Tuesday, January 09, 2018

A Very Stable Genius

I almost fell off the chair when  the computer mouse hovered over the Google doodle:


Har Gobind Khorana.

My generation of people from the old country know that name well.  He was a Nobel Prize recipient.  We boasted about Tagore, and Raman, and criticized the exclusion of Gandhi from the Nobel.  And were always unsure if Khorana was our man because he had become a foreigner--an American citizen.  We counted him anyway.  We consoled ourselves that one of our people doing awesome things elsewhere is, well, awesome.

Google honors him today, on what would have been his 96th birthday.
Khorana was the fifth child born to a Hindu family in 1922 in Raipur, a 100-person village in the Punjab region of what is now Pakistan.
He started his education at a village school that met under a tree and quickly demonstrated an aptitude for science, tempered with humility. He received a scholarship to study chemistry at Punjab University in Lahore, but he was too shy to attend the mandatory admissions interview and considered majoring in English instead.
The admissions committee was still impressed enough with Khorana’s application that they enrolled him anyway.
Throughout his life, Khorana was apparently a humble man.  "Despite his accomplishments, Khorana’s friends described him as a modest man who avoided publicity."

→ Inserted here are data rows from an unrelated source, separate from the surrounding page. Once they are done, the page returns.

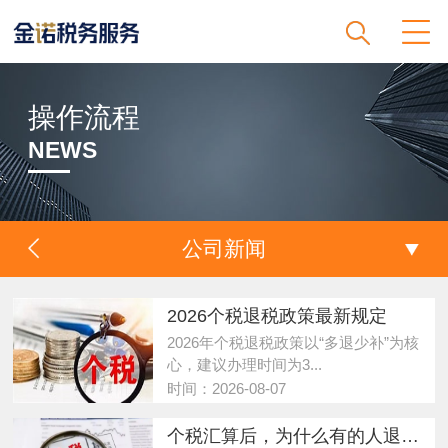
操作流程
NEWS
公司新闻
2026个税退税政策最新规定
2026年个税退税政策以“多退少补”为核
心，建议办理时间为3...
时间：2026-08-07
个税汇算后，为什么有的人退税，有的人补税？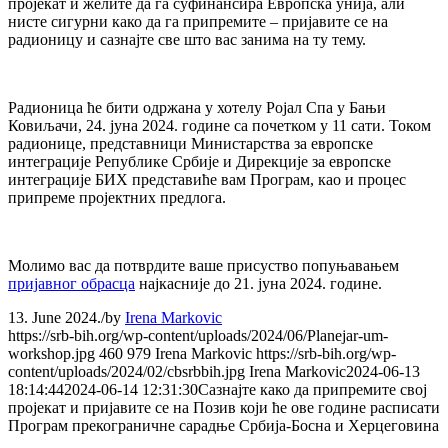
пројекат и желите да га суфинансира Европска унија, али
нисте сигурни како да га припремите – пријавите се на
радионицу и сазнајте све што вас занима на ту тему.
Радионица ће бити одржана у хотелу Ројал Спа у Бањи
Ковиљачи, 24. јуна 2024. године са почетком у 11 сати. Током
радионице, представници Министарства за европске
интеграције Републике Србије и Дирекције за европске
интеграције БИХ представиће вам Програм, као и процес
припреме пројектних предлога.
Молимо вас да потврдите ваше присуство попуњавањем
пријавног обрасца
најкасније до 21. јуна 2024. године.
13. June 2024.
/
by
Irena Markovic
https://srb-bih.org/wp-content/uploads/2024/06/Planejar-um-
workshop.jpg
460
979
Irena Markovic
https://srb-bih.org/wp-
content/uploads/2024/02/cbsrbbih.jpg
Irena Markovic
2024-06-13
18:14:44
2024-06-14 12:31:30
Сазнајте како да припремите свој
пројекат и пријавите се на Позив који ће ове године расписати
Програм прекограничне сарадње Србија-Босна и Херцеговина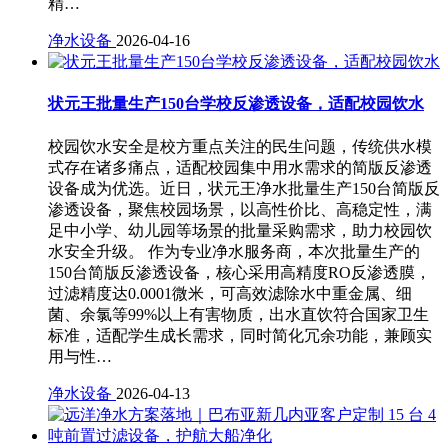
精…
净水设备
2026-04-16
状元王批量生产150台学校反渗透设备，适配校园饮水
校园饮水安全是校方重点关注的民生问题，传统供水模
式存在诸多痛点，适配校园集中用水需求的简版反渗透
设备成为优选。近日，状元王净水批量生产150台简版反
渗透设备，聚焦校园场景，以高性价比、高稳定性，满
足中小学、幼儿园等场景的批量采购需求，助力校园饮
水安全升级。 作为专业净水服务商，本次批量生产的
150台简版反渗透设备，核心采用高精度RO反渗透膜，
过滤精度达0.0001微米，可高效滤除水中重金属、细
菌、余氯等99%以上有害物质，出水直饮符合国家卫生
标准，适配学生成长需求，同时简化冗余功能，兼顾实
用与性…
净水设备
2026-04-13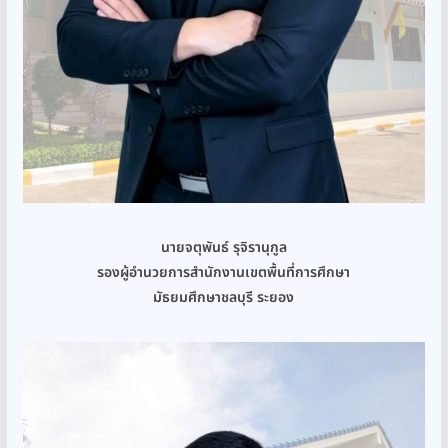
นายจตุพันธ์ รุจิรานุกูล
รองผู้อำนวยการสำนักงานเขตพื้นที่การศึกษา
มัธยมศึกษาชลบุรี ระยอง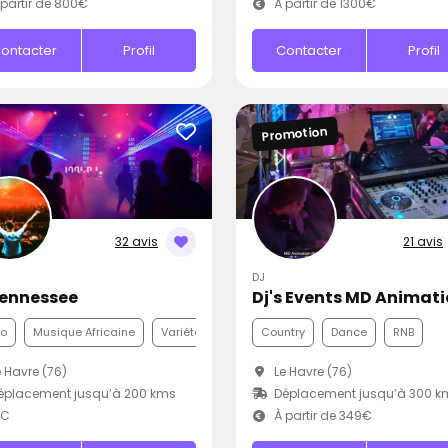
partir de 800€
À partir de 1300€
ontacter
Profil
Contacter
Profil
Promotion
32 avis
21 avis
DJ
Tennessee
Dj's Events MD Animat
co
Musique Africaine
Variété Internationale
Country
Dance
RNB
 Havre (76)
Le Havre (76)
éplacement jusqu’à 200 kms
Déplacement jusqu’à 300 k
.C
À partir de 349€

The doodle on Khorana reminded me about an op-ed that I read in the paper in the old country, which asked:
what is still holding our nation back from achieving large-scale global academic excellence which is commensurate with our intellectual heritage and calibre?
A fair question to ask, right?

What I liked about that argument was how the author drew a straight line between that question on the scientific enterprise with excellence as an ethical issue that affects pretty much every aspect of life in India.
Why do we in India accept extraneous considerations that militate against excellence? Of course our political culture is deeply implicated, which makes it ironic when our politicians ask why Indian scientists do not win Nobel prizes. But a part of the responsibility and the power to change lies within the academic community itself. The problem is our collective failure to articulate the goal of excellence and to exert firm pressure on anyone, however important, who blocks the path.
We in the US, on the other hand, have clearly demonstrated  our commitment to excellence as an ethical issue by electing to the highest political office a very stable genius, whose humility and genius far exceeds Khorana's!


3 comments:

Ramesh said...

Nice Oped in The Hindu. Academic standards are actually declining rather than improving - in addition to the issues raised in the Op Ed, the abysmally low pay for people in academics discourages the brightest and the best taking to academics.

As for Khorana, I have a different view on his identity. He is a great academic and fully deserving of the Nobel Prize. But he is not an Indian. He voluntary gave up the Indian citizenship for an American one. That's absolutely fine and is his prerogative. That doesn't stop him from being any lesser an excellent academic or a a brilliant man. It doesn't change one bit my own respect. But, no, he is not an Indian.

Ravi Rajagopalan said...

When reading about him I came across the astonishing fact that in December 1972, the Journal of Molecular Biology dedicated its entire issue of 300 pages to his work on tRNA and all the papers in that issue were authored or co-authored by him. What a giant!!!

Sriram Khé said...

"He voluntary gave up the Indian citizenship"

I suppose you are putting Ravi and me on notice ;)

I hadn't known about that 1972 issue of an academic journal ... I bet there are a lot more such aspects of his life, and those of other giants who have made our lives so awesome.

"Academic standards are actually declining rather than improving"
This is one of the many depressing aspects of India. Universities in the US are increasingly suspicious of the degrees handed out in India. What a shame!